We're all terrible estimators. We think we can guess how long something will

take, when we really have no idea. We see everything going according to a bestcase scenario, without the delays that inevitably pop up. Reality never sticks to

best-case scenarios.

That's why estimates that stretch weeks, months, and years into the future are

fantasies. The truth is you just don't know what's going to happen that far in

advance.

How often do you think a quick trip to the grocery store will take only a few

minutes and then it winds up taking an hour? And remember when cleaning out

the attic took you all day instead of just the couple of hours you thought it

would? Or sometimes it's the opposite, like that time you planned on spending

four hours raking the yard only to have it take just thirty-five minutes. We

humans are just plain bad at estimating.

Even with these simple tasks, our estimates are often off by a factor of two or

more. If we can't be accurate when estimating a few hours, how can we expect to

accurately predict the length of a "six-month project"?

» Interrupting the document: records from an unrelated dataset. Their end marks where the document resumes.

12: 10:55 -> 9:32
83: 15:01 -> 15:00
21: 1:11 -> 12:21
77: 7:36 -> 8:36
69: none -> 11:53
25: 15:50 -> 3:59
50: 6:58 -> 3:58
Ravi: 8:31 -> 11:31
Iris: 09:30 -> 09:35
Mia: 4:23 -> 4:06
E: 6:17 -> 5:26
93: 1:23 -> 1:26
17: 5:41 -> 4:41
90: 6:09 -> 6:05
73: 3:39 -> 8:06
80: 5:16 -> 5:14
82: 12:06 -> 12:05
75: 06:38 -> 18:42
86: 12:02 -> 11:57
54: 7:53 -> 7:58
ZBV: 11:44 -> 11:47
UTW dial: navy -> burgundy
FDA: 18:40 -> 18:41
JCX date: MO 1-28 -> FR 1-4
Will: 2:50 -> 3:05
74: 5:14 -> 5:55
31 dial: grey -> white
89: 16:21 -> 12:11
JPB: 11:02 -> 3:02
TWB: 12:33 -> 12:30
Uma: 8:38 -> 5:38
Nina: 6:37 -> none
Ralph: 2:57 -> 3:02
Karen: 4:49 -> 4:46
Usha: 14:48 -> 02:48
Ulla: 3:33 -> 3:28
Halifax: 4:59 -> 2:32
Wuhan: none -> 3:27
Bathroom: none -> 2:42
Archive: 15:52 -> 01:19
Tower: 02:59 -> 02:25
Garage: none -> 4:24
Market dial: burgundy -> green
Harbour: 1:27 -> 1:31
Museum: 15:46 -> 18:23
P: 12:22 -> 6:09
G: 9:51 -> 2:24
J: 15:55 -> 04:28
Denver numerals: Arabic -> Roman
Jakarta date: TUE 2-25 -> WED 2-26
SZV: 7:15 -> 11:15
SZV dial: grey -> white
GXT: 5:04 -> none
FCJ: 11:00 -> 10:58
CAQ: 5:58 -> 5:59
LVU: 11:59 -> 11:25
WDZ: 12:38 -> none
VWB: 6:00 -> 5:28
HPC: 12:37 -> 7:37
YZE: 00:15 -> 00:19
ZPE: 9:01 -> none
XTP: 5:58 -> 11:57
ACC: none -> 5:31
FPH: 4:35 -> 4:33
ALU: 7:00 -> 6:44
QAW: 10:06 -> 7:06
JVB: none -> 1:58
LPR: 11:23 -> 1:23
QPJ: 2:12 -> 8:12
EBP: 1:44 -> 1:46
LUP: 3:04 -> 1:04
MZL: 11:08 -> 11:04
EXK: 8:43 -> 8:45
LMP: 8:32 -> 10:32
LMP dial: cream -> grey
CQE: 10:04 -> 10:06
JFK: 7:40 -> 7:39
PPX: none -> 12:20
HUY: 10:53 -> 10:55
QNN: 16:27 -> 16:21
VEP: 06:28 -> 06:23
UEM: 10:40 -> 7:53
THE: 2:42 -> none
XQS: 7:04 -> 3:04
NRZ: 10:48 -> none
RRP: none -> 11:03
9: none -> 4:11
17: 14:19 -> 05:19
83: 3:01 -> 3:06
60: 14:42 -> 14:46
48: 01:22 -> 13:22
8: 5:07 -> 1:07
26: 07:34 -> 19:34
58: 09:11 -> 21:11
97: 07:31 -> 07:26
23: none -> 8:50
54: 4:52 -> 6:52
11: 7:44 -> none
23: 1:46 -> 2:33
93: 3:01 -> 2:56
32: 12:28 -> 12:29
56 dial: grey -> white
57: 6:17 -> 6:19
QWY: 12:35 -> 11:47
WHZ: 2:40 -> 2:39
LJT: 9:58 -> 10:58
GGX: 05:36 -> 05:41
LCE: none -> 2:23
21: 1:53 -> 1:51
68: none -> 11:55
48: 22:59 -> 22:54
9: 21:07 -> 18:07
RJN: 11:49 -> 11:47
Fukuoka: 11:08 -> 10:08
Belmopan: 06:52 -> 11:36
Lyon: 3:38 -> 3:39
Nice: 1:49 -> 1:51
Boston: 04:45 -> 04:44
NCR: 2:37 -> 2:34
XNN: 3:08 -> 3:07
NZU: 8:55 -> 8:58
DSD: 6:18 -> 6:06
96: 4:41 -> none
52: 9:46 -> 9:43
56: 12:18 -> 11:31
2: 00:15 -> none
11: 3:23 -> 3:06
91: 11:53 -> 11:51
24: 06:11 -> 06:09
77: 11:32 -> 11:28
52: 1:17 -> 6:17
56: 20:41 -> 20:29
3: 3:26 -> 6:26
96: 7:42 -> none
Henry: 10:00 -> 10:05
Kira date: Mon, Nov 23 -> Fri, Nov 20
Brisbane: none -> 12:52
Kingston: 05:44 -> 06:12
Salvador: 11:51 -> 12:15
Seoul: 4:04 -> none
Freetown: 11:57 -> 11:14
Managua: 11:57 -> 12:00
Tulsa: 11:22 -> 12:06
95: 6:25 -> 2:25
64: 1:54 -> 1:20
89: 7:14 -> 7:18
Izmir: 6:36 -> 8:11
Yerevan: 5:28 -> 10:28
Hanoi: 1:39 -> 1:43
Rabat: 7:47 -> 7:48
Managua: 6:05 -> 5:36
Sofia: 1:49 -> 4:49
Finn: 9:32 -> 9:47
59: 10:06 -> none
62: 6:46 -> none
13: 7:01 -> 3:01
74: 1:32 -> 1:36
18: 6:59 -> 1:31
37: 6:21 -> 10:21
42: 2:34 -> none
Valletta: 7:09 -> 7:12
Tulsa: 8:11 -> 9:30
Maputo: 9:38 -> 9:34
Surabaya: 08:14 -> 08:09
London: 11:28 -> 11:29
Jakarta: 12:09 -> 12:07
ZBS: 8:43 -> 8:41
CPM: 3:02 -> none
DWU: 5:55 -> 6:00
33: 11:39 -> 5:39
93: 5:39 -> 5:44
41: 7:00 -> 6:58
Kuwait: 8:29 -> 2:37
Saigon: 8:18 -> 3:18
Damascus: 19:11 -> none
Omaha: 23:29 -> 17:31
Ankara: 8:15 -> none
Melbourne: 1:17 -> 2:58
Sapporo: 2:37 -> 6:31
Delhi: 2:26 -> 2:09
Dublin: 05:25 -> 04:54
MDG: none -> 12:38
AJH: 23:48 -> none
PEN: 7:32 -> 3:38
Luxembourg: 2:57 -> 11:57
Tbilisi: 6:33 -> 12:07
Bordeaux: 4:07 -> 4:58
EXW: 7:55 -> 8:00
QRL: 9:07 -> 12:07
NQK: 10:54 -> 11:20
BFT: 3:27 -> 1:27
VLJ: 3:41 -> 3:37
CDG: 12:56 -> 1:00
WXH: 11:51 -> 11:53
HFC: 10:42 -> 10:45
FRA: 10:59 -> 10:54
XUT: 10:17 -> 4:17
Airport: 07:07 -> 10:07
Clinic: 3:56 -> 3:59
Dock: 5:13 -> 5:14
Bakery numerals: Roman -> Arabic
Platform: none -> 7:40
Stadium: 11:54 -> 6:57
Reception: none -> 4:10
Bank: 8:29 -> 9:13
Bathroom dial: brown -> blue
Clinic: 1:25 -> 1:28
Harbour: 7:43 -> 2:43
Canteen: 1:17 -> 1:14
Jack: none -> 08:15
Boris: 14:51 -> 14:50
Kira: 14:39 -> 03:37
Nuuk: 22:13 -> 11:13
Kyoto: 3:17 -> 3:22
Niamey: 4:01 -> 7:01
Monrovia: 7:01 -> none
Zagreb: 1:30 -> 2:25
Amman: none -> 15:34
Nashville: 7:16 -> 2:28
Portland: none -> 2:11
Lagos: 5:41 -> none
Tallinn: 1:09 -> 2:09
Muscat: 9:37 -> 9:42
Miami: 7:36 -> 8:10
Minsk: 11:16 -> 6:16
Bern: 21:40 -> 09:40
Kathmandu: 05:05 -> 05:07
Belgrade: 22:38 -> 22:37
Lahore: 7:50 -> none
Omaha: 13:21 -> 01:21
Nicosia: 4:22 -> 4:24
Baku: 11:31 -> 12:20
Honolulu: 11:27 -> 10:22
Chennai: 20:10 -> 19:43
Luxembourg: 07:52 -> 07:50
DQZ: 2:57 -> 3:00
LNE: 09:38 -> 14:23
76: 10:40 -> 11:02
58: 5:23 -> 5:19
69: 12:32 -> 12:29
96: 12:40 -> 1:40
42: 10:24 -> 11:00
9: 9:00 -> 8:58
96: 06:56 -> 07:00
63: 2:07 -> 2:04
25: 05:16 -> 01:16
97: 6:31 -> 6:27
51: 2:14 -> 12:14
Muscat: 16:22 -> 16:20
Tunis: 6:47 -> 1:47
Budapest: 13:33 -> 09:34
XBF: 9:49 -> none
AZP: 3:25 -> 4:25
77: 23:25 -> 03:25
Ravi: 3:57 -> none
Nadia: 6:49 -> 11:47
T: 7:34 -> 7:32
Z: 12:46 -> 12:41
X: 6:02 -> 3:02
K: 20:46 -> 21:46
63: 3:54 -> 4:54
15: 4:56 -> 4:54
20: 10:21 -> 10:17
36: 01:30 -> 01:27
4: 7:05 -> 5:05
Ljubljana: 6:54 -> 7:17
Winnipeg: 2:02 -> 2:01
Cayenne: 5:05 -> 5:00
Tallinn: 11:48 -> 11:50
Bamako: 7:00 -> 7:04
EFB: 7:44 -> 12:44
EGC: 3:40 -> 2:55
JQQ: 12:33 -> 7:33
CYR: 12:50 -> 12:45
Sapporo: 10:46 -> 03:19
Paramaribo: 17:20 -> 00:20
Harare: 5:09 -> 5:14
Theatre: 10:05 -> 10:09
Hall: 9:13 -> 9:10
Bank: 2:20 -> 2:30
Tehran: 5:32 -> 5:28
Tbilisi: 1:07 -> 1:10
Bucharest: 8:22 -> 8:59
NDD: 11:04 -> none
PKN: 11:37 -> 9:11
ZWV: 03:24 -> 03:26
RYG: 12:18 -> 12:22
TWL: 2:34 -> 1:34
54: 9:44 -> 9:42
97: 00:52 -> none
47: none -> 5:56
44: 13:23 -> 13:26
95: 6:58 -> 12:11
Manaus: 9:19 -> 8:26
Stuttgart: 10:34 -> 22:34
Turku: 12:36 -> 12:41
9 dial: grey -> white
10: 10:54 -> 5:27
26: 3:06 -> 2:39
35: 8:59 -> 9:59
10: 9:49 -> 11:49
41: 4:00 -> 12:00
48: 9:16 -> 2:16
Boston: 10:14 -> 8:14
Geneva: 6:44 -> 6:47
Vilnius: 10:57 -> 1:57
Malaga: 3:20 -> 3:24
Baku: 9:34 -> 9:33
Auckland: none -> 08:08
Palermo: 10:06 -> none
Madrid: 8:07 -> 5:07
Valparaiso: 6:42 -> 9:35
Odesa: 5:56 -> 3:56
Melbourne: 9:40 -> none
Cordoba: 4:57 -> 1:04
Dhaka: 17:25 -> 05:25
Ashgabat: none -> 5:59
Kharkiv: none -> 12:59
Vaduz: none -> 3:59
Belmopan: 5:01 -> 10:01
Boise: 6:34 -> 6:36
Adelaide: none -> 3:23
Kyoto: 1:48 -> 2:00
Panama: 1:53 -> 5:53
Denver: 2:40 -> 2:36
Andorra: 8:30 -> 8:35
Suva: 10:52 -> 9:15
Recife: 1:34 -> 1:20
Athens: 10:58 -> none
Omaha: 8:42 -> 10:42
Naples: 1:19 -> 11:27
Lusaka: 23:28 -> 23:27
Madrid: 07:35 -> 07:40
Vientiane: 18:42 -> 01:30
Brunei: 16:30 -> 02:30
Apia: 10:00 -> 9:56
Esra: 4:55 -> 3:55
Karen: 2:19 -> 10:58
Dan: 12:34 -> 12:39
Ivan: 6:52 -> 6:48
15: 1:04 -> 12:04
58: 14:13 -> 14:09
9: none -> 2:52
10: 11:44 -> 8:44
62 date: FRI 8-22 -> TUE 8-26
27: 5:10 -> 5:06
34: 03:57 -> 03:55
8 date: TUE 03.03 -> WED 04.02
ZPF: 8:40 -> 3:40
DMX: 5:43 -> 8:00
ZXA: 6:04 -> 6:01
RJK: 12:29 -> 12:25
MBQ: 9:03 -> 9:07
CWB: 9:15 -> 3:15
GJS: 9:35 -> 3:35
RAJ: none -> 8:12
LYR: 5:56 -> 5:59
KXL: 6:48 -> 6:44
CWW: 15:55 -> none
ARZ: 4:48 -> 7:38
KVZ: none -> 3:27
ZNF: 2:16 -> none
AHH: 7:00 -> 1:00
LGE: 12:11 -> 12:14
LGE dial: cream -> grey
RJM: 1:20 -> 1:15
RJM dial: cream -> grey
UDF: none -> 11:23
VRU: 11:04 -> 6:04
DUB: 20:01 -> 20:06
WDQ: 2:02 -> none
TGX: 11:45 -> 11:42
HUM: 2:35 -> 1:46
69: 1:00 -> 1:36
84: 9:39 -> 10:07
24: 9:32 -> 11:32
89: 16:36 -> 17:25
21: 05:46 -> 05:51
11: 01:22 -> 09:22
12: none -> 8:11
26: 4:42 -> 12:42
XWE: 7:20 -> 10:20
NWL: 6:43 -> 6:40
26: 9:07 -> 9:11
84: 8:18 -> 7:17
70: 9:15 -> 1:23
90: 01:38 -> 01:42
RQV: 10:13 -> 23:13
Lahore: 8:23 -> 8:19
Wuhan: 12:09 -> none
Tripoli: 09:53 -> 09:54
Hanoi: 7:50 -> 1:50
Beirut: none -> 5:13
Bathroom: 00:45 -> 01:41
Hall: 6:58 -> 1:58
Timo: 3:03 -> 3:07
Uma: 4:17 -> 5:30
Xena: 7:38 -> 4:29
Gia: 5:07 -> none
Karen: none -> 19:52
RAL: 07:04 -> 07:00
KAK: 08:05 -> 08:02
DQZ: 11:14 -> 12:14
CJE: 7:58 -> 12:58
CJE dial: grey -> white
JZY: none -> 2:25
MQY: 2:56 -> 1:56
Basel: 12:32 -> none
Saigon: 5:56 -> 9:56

Plus, we're not just a little bit wrong when we guess how long something will

take--we're a lot wrong. That means if you're guessing six months, you might be

way off: We're not talking seven months instead of six, we're talking one year

instead of six months.

That's why Boston's "Big Dig" highway project finished five years late and

billions over budget. Or the Denver International Airport opened sixteen months

late, at a cost overrun of $2 billion.

The solution: Break the big thing into smaller things. The smaller it is, the

easier it is to estimate. You're probably still going to get it wrong, but you'll be a

lot less wrong than if you estimated a big project. If something takes twice as

long as you expected, better to have it be a small project that's a couple weeks

over rather than a long one that's a couple months over.

Keep breaking your time frames down into smaller chunks. Instead of one

twelve-week project, structure it as twelve one-week projects. Instead of

guesstimating at tasks that take thirty hours or more, break them down into more

realistic six-to-ten-hour chunks. Then go one step at a time.